If a line holds the word "that", copy it from the entries.

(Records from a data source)
───

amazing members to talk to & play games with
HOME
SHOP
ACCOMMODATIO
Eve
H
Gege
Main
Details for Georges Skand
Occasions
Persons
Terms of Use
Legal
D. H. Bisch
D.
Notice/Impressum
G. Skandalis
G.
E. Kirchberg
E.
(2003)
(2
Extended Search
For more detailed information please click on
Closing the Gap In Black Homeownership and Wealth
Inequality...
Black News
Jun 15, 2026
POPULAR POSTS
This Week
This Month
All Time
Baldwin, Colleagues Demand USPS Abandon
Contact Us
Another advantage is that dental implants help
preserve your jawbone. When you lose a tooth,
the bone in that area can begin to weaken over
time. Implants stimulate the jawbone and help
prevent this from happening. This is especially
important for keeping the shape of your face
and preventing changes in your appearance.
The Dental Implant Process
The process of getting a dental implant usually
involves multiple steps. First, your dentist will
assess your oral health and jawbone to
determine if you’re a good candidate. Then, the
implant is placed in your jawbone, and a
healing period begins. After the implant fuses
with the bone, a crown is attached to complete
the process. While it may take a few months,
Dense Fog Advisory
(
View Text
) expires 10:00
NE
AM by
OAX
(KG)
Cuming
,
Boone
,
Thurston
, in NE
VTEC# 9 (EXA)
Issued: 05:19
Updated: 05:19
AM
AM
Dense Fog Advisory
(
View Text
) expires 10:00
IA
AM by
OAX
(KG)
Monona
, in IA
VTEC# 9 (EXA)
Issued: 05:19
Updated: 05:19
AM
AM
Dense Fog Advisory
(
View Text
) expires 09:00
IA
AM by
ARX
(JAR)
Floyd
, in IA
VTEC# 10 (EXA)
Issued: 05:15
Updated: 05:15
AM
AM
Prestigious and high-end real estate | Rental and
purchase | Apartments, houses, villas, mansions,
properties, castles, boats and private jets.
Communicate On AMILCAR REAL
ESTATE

───

The completed task ::
Another advantage is that dental implants help
the bone in that area can begin to weaken over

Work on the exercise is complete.